Although having gas is common, it can be uncomfortable and embarrassing. Understanding causes, ways to reduce symptoms, and treatment will help most people find relief
What causes gas?
Gas in the digestive tract—the esophagus, stomach, small intestine, and large intestine—comes from two sources:
1) Swallowed air.
2) Normal breakdown of certain undigested foods by harmless bacteria naturally present in the large intestine, also called the colon.
Which foods cause gas?
- Sugars: The sugars that cause gas are raffinose, lactose, fructose, and sorbitol.

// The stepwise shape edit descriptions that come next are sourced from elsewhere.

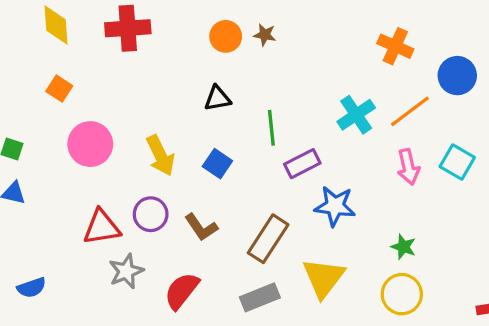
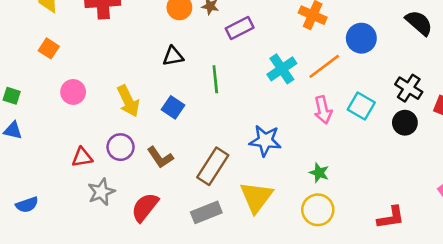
pink circle: (90, 144) -> (73, 92), size x0.7
purple rectangle: (302, 164) -> (240, 28), moved
red triangle: (102, 227) -> (82, 157), size x0.7

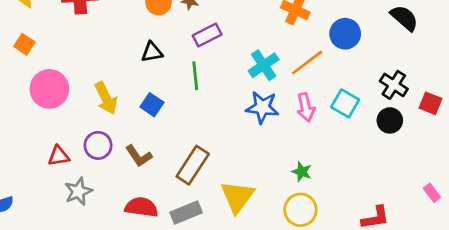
purple rectangle: (240, 28) -> (207, 35), moved
pink circle: (73, 92) -> (49, 89), size x1.5
blue star: (265, 141) -> (262, 107), moved
red semicircle: (145, 207) -> (141, 207), moved, turned 60

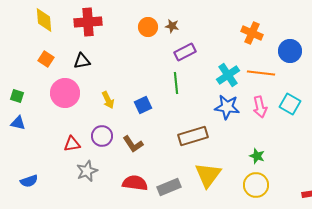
black triangle: (152, 52) -> (82, 61), moved
orange line: (307, 63) -> (261, 73), turned 44
yellow arrow: (106, 98) -> (108, 100), size x0.7
blue square: (152, 105) -> (143, 105), turned 30
brown rectangle: (193, 165) -> (193, 136), moved, turned 40

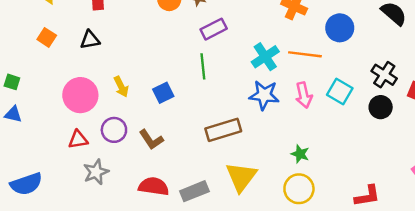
pink circle: (65, 93) -> (80, 95), moved
blue semicircle: (29, 181) -> (26, 184), size x1.5

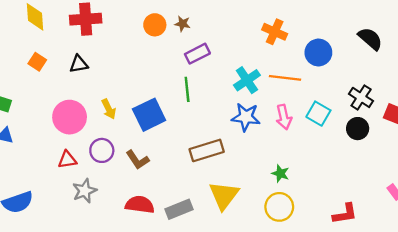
blue square: (163, 93) -> (149, 115), size x1.6

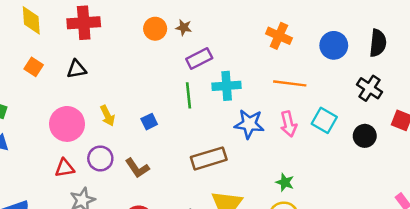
black semicircle: (370, 39) -> (378, 43), turned 55
blue circle: (318, 53) -> (334, 45), moved
cyan cross: (247, 80) -> (227, 86), moved, turned 30
black cross: (361, 97) -> (369, 88), moved
blue square: (149, 115) -> (149, 122), size x0.5

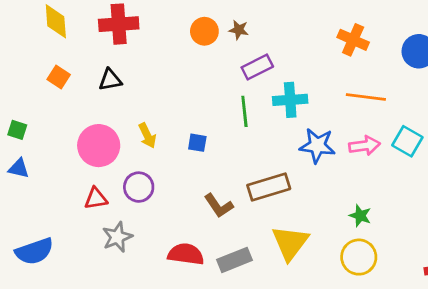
blue square: (149, 122) -> (197, 143), turned 35
pink arrow: (289, 124) -> (364, 146), turned -85
brown L-shape: (137, 168) -> (219, 206), moved

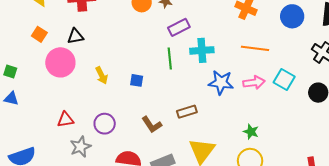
pink circle: (99, 146) -> (60, 62), moved
purple circle: (139, 187) -> (105, 124), moved
brown rectangle: (269, 187) -> (187, 112), size x0.7

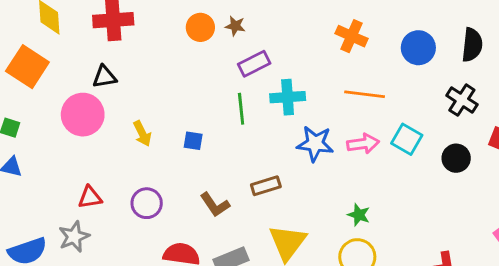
orange square: (39, 34) -> (27, 67), moved, size x1.8
gray star: (80, 147) -> (74, 237), moved

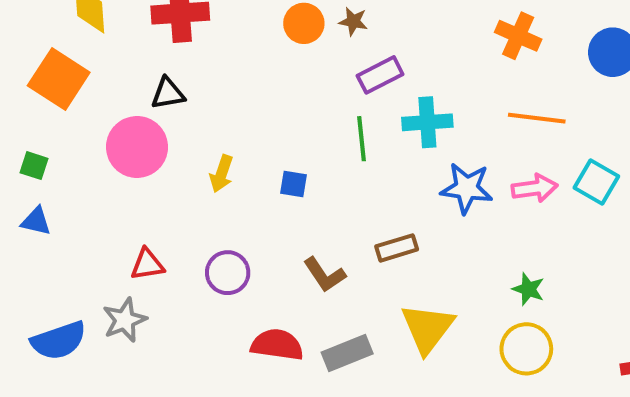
yellow arrow: (142, 133) -> (221, 174), turned 45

- Raffinose: Beans contain large amounts of this complex sugar. Smaller amounts are found in cabbage, brussels sprouts, broccoli, asparagus, other vegetables, and whole grains. (Finally the secret is out, the reason why you knew your aunts special chili was causing you an upset stomache was’nt because she didnt like you in actuality it’s really because our bodies dont digest certain foods so well)
The sugars in some vegetables can lead to intestinal gas as they’re digested. Onions and artichokes contain fructose; a type of sugar, while another sugar; raffinose, is found in asparagus, brussels sprouts, broccoli, and cabbage, among others.
Lactose: Lactose is the natural sugar in milk. It is also found in milk products, such as cheese and ice cream, and processed foods, such as bread, cereal, and salad dressing. Many people, particularly those of African, Native American, or Asian background, normally have low levels of lactase, the enzyme needed to digest lactose, after childhood. Also, as people age, their enzyme levels decrease. As a result, over time people may experience increasing amounts of gas after eating food containing lactose.
Fructose: Fructose is naturally present in onions, artichokes, pears, and wheat. It is also used as a sweetener in some soft drinks and fruit drinks.
Sorbitol: Sorbitol is a sugar found naturally in fruits, including apples, pears, peaches, and prunes. It is also used as an artificial sweetener in many dietetic foods and sugar-free candies and gums.
Starches: Most starches, including potatoes, corn, pasta, and wheat, produce gas as they are broken down in the large intestine. Rice is the only starch that does not cause gas.
Fiber: Many foods contain soluble and insoluble fiber. Soluble fiber dissolves easily in water and takes on a soft, gel-like texture in the intestines. Found in oat bran, beans, peas, and most fruits, soluble fiber is not broken down until it reaches the large intestine, where digestion causes gas.
Insoluble fiber: On the other hand, passes essentially unchanged through the intestines and produces little gas. Wheat bran and some vegetables contain this kind of fiber.
- Vegetables that have soluble fiber, like peas, can cause gas as they’re digested in the large intestine. Those with insoluble fiber should pass through without discomfort or excessive gas.
So now that you know which foods trigger gas, try avoiding them, well at least when you go to wedding or a nice out on the town.
If not you can always take: BEANO
or GAS X. (Beano is personally my favorite because is contains a natural enzyme that can help prevent gas before it starts.)